(WORK ORDER) Quote the whole listing verbatim.

(RECORD EXTRACTS)
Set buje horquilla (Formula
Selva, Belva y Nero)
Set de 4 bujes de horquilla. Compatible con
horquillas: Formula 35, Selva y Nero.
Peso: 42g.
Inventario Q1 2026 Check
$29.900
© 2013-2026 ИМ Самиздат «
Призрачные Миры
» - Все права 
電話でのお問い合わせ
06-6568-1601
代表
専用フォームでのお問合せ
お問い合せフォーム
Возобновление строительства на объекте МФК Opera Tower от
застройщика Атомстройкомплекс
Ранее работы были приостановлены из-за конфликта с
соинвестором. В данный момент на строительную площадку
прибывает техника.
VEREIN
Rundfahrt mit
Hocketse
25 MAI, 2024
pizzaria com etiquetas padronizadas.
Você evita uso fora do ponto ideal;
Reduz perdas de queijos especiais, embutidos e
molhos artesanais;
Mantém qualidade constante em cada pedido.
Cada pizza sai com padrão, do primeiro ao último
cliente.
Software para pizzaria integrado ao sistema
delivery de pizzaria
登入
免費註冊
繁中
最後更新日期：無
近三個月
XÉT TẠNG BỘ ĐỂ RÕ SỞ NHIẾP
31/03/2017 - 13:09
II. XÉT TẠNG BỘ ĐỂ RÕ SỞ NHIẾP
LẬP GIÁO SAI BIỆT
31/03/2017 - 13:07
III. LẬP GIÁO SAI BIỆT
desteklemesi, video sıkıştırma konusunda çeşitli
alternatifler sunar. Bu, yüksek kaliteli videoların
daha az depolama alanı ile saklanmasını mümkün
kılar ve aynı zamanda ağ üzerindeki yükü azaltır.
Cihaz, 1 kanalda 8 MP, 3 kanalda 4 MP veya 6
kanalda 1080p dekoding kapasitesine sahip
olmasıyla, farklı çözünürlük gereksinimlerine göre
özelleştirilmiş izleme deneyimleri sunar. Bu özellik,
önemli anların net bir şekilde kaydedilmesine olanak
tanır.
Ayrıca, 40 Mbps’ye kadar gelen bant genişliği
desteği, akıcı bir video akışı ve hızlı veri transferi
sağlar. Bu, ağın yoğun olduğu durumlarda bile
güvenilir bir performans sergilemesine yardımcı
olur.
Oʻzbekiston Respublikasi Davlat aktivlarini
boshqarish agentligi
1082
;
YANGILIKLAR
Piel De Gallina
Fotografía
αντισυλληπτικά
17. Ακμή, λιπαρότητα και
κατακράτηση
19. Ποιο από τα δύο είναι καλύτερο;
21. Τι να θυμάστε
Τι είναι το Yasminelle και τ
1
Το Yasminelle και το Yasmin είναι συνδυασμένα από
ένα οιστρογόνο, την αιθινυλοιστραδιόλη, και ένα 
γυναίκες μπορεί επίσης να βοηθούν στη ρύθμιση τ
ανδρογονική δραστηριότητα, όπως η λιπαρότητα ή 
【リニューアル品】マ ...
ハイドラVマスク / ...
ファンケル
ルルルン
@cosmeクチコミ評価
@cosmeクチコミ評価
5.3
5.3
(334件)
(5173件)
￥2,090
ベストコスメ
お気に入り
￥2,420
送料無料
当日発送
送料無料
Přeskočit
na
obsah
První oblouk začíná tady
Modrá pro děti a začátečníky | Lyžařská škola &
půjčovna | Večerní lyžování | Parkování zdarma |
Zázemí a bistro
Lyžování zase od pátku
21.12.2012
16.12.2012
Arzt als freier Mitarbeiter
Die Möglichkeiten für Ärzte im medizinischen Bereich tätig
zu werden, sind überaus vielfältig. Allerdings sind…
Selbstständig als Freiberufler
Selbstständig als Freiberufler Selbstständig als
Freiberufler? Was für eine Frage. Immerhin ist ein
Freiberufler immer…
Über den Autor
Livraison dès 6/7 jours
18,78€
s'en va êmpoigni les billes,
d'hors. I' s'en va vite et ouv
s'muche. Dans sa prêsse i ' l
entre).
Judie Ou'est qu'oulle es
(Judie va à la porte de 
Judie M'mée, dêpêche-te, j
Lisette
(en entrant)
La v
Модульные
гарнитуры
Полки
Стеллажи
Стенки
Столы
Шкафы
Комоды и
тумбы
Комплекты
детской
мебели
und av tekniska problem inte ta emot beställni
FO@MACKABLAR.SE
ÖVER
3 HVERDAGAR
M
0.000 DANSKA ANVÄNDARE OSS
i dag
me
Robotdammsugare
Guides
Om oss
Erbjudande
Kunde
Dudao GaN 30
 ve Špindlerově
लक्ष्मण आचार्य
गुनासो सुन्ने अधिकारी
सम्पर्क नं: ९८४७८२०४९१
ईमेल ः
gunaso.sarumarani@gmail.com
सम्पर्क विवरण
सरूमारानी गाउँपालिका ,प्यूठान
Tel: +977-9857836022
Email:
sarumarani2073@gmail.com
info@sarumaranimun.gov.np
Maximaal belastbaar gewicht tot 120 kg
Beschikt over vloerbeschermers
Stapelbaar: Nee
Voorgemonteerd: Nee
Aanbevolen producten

(TASK RESPONSE)
Set buje horquilla (Formula
Selva, Belva y Nero)
Set de 4 bujes de horquilla. Compatible con
horquillas: Formula 35, Selva y Nero.
Peso: 42g.
Inventario Q1 2026 Check
$29.900
© 2013-2026 ИМ Самиздат «
Призрачные Миры
» - Все права 
電話でのお問い合わせ
06-6568-1601
代表
専用フォームでのお問合せ
お問い合せフォーム
Возобновление строительства на объекте МФК Opera Tower от
застройщика Атомстройкомплекс
Ранее работы были приостановлены из-за конфликта с
соинвестором. В данный момент на строительную площадку
прибывает техника.
VEREIN
Rundfahrt mit
Hocketse
25 MAI, 2024
pizzaria com etiquetas padronizadas.
Você evita uso fora do ponto ideal;
Reduz perdas de queijos especiais, embutidos e
molhos artesanais;
Mantém qualidade constante em cada pedido.
Cada pizza sai com padrão, do primeiro ao último
cliente.
Software para pizzaria integrado ao sistema
delivery de pizzaria
登入
免費註冊
繁中
最後更新日期：無
近三個月
XÉT TẠNG BỘ ĐỂ RÕ SỞ NHIẾP
31/03/2017 - 13:09
II. XÉT TẠNG BỘ ĐỂ RÕ SỞ NHIẾP
LẬP GIÁO SAI BIỆT
31/03/2017 - 13:07
III. LẬP GIÁO SAI BIỆT
desteklemesi, video sıkıştırma konusunda çeşitli
alternatifler sunar. Bu, yüksek kaliteli videoların
daha az depolama alanı ile saklanmasını mümkün
kılar ve aynı zamanda ağ üzerindeki yükü azaltır.
Cihaz, 1 kanalda 8 MP, 3 kanalda 4 MP veya 6
kanalda 1080p dekoding kapasitesine sahip
olmasıyla, farklı çözünürlük gereksinimlerine göre
özelleştirilmiş izleme deneyimleri sunar. Bu özellik,
önemli anların net bir şekilde kaydedilmesine olanak
tanır.
Ayrıca, 40 Mbps’ye kadar gelen bant genişliği
desteği, akıcı bir video akışı ve hızlı veri transferi
sağlar. Bu, ağın yoğun olduğu durumlarda bile
güvenilir bir performans sergilemesine yardımcı
olur.
Oʻzbekiston Respublikasi Davlat aktivlarini
boshqarish agentligi
1082
;
YANGILIKLAR
Piel De Gallina
Fotografía
αντισυλληπτικά
17. Ακμή, λιπαρότητα και
κατακράτηση
19. Ποιο από τα δύο είναι καλύτερο;
21. Τι να θυμάστε
Τι είναι το Yasminelle και τ
1
Το Yasminelle και το Yasmin είναι συνδυασμένα από
ένα οιστρογόνο, την αιθινυλοιστραδιόλη, και ένα 
γυναίκες μπορεί επίσης να βοηθούν στη ρύθμιση τ
ανδρογονική δραστηριότητα, όπως η λιπαρότητα ή 
【リニューアル品】マ ...
ハイドラVマスク / ...
ファンケル
ルルルン
@cosmeクチコミ評価
@cosmeクチコミ評価
5.3
5.3
(334件)
(5173件)
￥2,090
ベストコスメ
お気に入り
￥2,420
送料無料
当日発送
送料無料
Přeskočit
na
obsah
První oblouk začíná tady
Modrá pro děti a začátečníky | Lyžařská škola &
půjčovna | Večerní lyžování | Parkování zdarma |
Zázemí a bistro
Lyžování zase od pátku
21.12.2012
16.12.2012
Arzt als freier Mitarbeiter
Die Möglichkeiten für Ärzte im medizinischen Bereich tätig
zu werden, sind überaus vielfältig. Allerdings sind…
Selbstständig als Freiberufler
Selbstständig als Freiberufler Selbstständig als
Freiberufler? Was für eine Frage. Immerhin ist ein
Freiberufler immer…
Über den Autor
Livraison dès 6/7 jours
18,78€
s'en va êmpoigni les billes,
d'hors. I' s'en va vite et ouv
s'muche. Dans sa prêsse i ' l
entre).
Judie Ou'est qu'oulle es
(Judie va à la porte de 
Judie M'mée, dêpêche-te, j
Lisette
(en entrant)
La v
Модульные
гарнитуры
Полки
Стеллажи
Стенки
Столы
Шкафы
Комоды и
тумбы
Комплекты
детской
мебели
und av tekniska problem inte ta emot beställni
FO@MACKABLAR.SE
ÖVER
3 HVERDAGAR
M
0.000 DANSKA ANVÄNDARE OSS
i dag
me
Robotdammsugare
Guides
Om oss
Erbjudande
Kunde
Dudao GaN 30
 ve Špindlerově
लक्ष्मण आचार्य
गुनासो सुन्ने अधिकारी
सम्पर्क नं: ९८४७८२०४९१
ईमेल ः
gunaso.sarumarani@gmail.com
सम्पर्क विवरण
सरूमारानी गाउँपालिका ,प्यूठान
Tel: +977-9857836022
Email:
sarumarani2073@gmail.com
info@sarumaranimun.gov.np
Maximaal belastbaar gewicht tot 120 kg
Beschikt over vloerbeschermers
Stapelbaar: Nee
Voorgemonteerd: Nee
Aanbevolen producten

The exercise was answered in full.